Cooper not yearning for reinforcements

CHICAGO -- The Chicago White Sox might be a bit thin at starting pitching, especially at the back end of the rotation, but pitching coach Don Cooper has no plans to ask for reinforcements.

After a trio of left-handers in Chris Sale, Jose Quintana and John Danks, the White Sox are looking at a group of Erik Johnson, Felipe Paulino, Andre Rienzo, Eric Surkamp and Charlie Leesman to vie for the final two rotation spots.

Then again, the White Sox could scour the free-agent market for a short-term answer, although that idea would be in conflict with their plan to add young talent that can grow as the core of the club develops.

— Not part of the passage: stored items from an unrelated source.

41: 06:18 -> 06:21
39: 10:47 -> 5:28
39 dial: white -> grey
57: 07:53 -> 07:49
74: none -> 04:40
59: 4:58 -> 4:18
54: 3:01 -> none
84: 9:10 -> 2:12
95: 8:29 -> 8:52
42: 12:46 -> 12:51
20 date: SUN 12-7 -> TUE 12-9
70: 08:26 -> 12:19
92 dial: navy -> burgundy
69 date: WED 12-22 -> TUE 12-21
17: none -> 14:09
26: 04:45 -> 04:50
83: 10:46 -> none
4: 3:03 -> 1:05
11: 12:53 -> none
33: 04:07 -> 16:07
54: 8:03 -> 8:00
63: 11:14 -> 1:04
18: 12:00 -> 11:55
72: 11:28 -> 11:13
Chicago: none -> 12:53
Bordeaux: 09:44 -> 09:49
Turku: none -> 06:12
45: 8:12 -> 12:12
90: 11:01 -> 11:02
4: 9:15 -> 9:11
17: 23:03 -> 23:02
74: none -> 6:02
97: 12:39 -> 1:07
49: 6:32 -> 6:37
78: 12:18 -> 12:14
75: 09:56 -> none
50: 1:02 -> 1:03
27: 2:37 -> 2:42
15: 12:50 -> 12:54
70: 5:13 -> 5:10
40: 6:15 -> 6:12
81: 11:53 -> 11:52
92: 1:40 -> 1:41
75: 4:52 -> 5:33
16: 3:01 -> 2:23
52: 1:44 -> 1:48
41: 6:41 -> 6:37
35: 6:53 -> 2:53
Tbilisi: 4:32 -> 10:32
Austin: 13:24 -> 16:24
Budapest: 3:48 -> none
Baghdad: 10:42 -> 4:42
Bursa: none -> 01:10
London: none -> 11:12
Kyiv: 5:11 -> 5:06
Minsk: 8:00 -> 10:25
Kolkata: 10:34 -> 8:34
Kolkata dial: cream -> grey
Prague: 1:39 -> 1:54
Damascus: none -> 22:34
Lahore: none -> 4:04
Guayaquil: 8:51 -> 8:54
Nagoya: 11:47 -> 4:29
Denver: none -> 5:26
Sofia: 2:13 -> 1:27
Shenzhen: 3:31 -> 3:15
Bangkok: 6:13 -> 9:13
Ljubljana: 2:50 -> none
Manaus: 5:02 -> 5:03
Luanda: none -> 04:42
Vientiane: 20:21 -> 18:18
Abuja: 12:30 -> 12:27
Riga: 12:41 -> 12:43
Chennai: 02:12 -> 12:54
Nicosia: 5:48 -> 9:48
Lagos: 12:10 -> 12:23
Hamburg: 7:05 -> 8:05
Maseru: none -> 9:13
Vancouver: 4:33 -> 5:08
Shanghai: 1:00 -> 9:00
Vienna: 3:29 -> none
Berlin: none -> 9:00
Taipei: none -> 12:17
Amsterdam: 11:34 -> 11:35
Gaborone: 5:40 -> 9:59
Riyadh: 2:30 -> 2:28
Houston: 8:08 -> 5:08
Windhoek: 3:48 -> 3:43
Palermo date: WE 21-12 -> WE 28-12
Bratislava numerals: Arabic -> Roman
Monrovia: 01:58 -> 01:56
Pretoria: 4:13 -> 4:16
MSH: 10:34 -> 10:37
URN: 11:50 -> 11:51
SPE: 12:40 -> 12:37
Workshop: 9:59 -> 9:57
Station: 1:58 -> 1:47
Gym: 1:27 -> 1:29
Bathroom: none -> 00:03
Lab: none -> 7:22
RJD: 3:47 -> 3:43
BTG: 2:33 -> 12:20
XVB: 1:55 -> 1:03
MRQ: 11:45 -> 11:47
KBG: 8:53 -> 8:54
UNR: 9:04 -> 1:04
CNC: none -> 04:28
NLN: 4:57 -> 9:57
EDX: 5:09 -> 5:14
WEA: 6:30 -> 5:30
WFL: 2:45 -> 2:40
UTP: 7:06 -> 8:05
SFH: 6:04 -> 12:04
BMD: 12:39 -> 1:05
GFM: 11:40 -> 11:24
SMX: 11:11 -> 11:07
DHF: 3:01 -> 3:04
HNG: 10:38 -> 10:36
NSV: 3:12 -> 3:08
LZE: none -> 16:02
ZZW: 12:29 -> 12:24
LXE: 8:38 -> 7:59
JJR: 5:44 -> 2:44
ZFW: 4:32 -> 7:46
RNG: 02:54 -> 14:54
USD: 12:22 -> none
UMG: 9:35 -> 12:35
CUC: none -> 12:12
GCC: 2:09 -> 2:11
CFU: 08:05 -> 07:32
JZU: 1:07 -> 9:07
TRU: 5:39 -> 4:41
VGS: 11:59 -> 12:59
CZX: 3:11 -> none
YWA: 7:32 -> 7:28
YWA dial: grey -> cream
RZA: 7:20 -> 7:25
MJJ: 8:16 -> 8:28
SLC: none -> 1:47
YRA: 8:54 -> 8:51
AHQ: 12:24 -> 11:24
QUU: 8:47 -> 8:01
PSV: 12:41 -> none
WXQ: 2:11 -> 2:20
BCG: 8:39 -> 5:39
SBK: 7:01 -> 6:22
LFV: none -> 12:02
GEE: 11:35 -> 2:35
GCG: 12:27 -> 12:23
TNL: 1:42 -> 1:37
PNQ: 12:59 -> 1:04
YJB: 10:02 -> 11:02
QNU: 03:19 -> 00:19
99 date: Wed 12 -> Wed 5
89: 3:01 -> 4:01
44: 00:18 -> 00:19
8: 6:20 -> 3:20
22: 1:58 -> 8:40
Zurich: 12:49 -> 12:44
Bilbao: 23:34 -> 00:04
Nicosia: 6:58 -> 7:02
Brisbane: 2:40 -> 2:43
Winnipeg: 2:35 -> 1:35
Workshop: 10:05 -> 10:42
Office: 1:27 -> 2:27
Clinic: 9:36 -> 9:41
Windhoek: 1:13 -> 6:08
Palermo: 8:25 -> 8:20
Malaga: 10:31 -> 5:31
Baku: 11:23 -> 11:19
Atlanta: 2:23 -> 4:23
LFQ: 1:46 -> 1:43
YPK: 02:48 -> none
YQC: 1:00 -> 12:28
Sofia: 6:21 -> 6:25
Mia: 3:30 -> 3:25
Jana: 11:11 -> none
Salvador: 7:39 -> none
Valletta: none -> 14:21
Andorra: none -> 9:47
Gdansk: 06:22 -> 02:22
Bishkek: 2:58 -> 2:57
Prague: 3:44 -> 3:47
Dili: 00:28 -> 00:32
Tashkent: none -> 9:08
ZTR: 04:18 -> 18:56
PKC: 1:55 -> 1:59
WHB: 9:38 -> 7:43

Cooper is well aware there options out there, but he won’t be going into general manager Rick Hahn’s office with a wish list anytime soon.

“I don’t ever ask for anything,” Cooper said at SoxFest this weekend.

He didn’t sound like he would be changing that practice.

That’s not to say that the White Sox don’t ask Cooper his opinion on pitchers outside of the organization from time to time.

“We might have discussions about certain guys, names that come up,” Cooper said. “We might have discussions and I might look at video. I’ve never really cared too much about (asking for reinforcements) to tell you the truth.

“Whatever 12 pitchers get on the plane, we’re going to get the job done with those 12 guys. Now obviously it stems to more than 12. I don’t know what the average would be, how many guys we use. I know to win the championship will take more than 12 guys.”

Cooper also knows that the minimum number of pitchers used beyond the original 12 is also a recipe for success. Despite John Danks undergoing shoulder surgery during the 2012 season, Cooper thinks the ability of the White Sox pitchers to stay healthy has served the team well.

“I know one thing, our starters go to the post every five days and they go out and take the bulk of the game,” Cooper said. “They run the race, man. As a pitching coach I am so lucky to have had those guys over the years because listen, from a coaching standpoint, the players either make you look smart or make you look like you took stupid pills.”

Sure the White Sox lost 99 games last season, but the 3.98 staff ERA was ninth in the American League. To put that into perspective, the White Sox were the only team with a losing record to have a staff ERA under 4.00 and were the only losing team in the top 10 in staff ERA.

Run support was at the top of the issues for the White Sox last season, so when Cooper talked about 2014 he not only talked pitching, he talked about the team’s offense as well. He not only mentioned Avisail Garcia, but Alexei Ramirez and Jose Abreu, he also gave a shout out to new hitting coach Todd Steverson.

Cooper didn’t say it exactly, but it’s clear that a better White Sox offense will make for a better White Sox pitching staff. Or a better offense will at least help to highlight aspects of the pitching staff that might have been overlooked last season.

“There are many things in my mind, and I’m not just drumming them up to be optimistic about,” Cooper said. “And listen, spring is coming up and that’s the time to be optimistic too. Listen, I think we’re looking better for the future and the future could be now, you never know. When we’re not supposed to be good it usually works out pretty well for us.”